### Assignment
A single number is expected: the count of lines in the entries below that contain "Consulting".
══ Source data ══
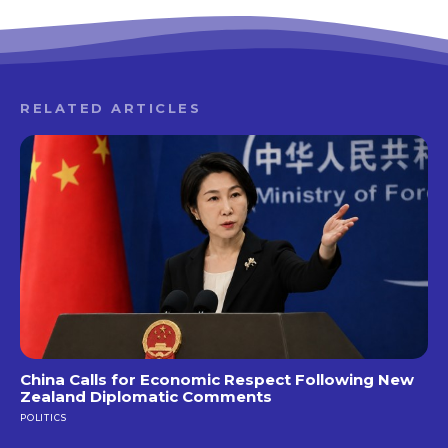
RELATED ARTICLES
China Calls for Economic Respect Following New
Zealand Diplomatic Comments
POLITICS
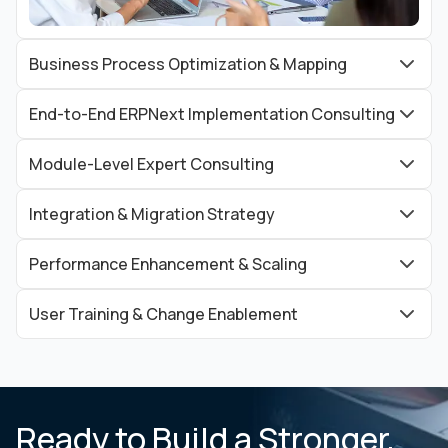
Business Process Optimization & Mapping
End-to-End ERPNext Implementation Consulting
Module-Level Expert Consulting
Integration & Migration Strategy
Performance Enhancement & Scaling
User Training & Change Enablement
Ready to Build a Stronger,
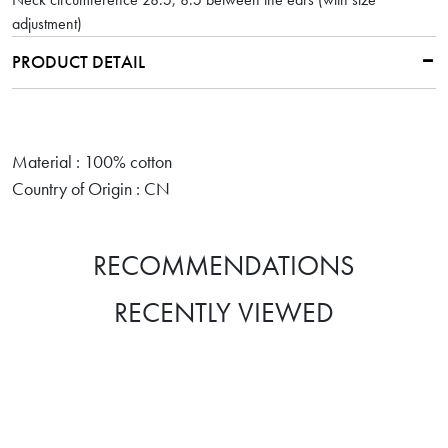
adjustment)
PRODUCT DETAIL
Material : 100% cotton
Country of Origin : CN
RECOMMENDATIONS
RECENTLY VIEWED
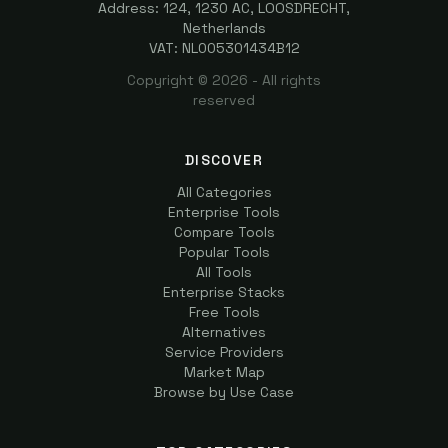
Address: 124, 1230 AC, LOOSDRECHT,
Netherlands
VAT: NL005301434B12
Copyright ©
2026
- All rights
reserved
DISCOVER
All Categories
Enterprise Tools
Compare Tools
Popular Tools
All Tools
Enterprise Stacks
Free Tools
Alternatives
Service Providers
Market Map
Browse by Use Case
═══
### Solution to the exercise
2